We often freeze in the face of limitless options – a new canvas, a blank page, a single vacation day, or a beautiful collection of RJR Cotton Supreme colour swatches. What will be the absolute best thing I can do with this opportunity? One could ponder endlessly… and then completely miss the chance to accomplish anything. So where did I begin?

For the What Shade Are You blog hop, RJR Fabrics invites designers to choose any quilt backing from an RJR or Cotton + Steel collection. I am not one to use many prints in my work, but Cotton + Steel’s Wonderland Collection were simply irresistible! The print I chose incorporates various characters and motifs from the story of Alice in Wonderland on a periwinkle background.

I wanted to depict the Queen of Hearts’ crown using one of my foundation-paper-pieced patterns — “Princess Cut” — scaled at different sizes. As I flipped through the Cotton Supreme solids swatch book, the rich reds really stole my attention and the saturated blues were a suitable companion, while a navy blue background was the perfect royal backdrop.

I wanted to juxtapose the paper pieced jewels with some traditional piecing set on point. These form smaller jewels in the crown. The top and bottom borders seems like an appropriate nod to tradition, as well as an opportunity to showcase the beautiful reds and blues together.

Background: Indigo #191

Greyscale, from lightest to darkest:

  • Swan #370
  • Argento #362
  • Silver Screen #380
  • Silver #125
  • Gale Force #282
  • Chalkboard #382

Blues, from lightest to darkest:

  • Carolina #313
  • Cornflower #94
  • Lancaster Sky #316
  • Electric Blue #296
  • Night #280

Reds, from lightest to darkest:

  • Beach Coral #355
  • Moulin Rouge #356
  • Scarlet Letter #325

From the outset, I had in mind that I would endeavour into free motion quilting for this project. I wanted the jewels to be “set” in intricate metalwork, formed by the swirls and leaves in the negative space around them. In contrast, I used dot-to-dot ruler work in the jewels themselves and switched to a walking foot for radiating lines that shone from the crown. Some wobbly bits and not-so-straight lines, but I was pleased with the overall end result.

As the quilt approached completion, I knew without a doubt where I wanted to have it photographed. Completed in 1912, Dingle Tower is designated as one of Canada’s Historic Places and is a prominent landmark in Halifax. The two large bronze lions at the base of the tower were donated by the Royal Colonial Institute of London in 1913 and their design was influenced by the monumental lions at Trafalgar Square in London.

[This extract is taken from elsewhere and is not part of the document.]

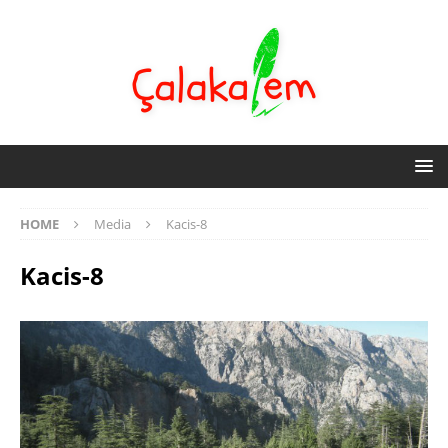
HOME
Media
Kacis-8
Kacis-8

One of my favourite things is coming up with parameters – constructing a design problem out of endless possibilities or nothing at all, so that I have something to work around and something to solve. I am so happy that the Wonderland gave me an inspiring starting point, and subsquently opportunities to explore designs and techniques that were new to me.

Do you feel paralyzed when faced with too many choices? Jump in. Start somewhere. At worst, you will accomplish something mediocre — and at best, something wonderful.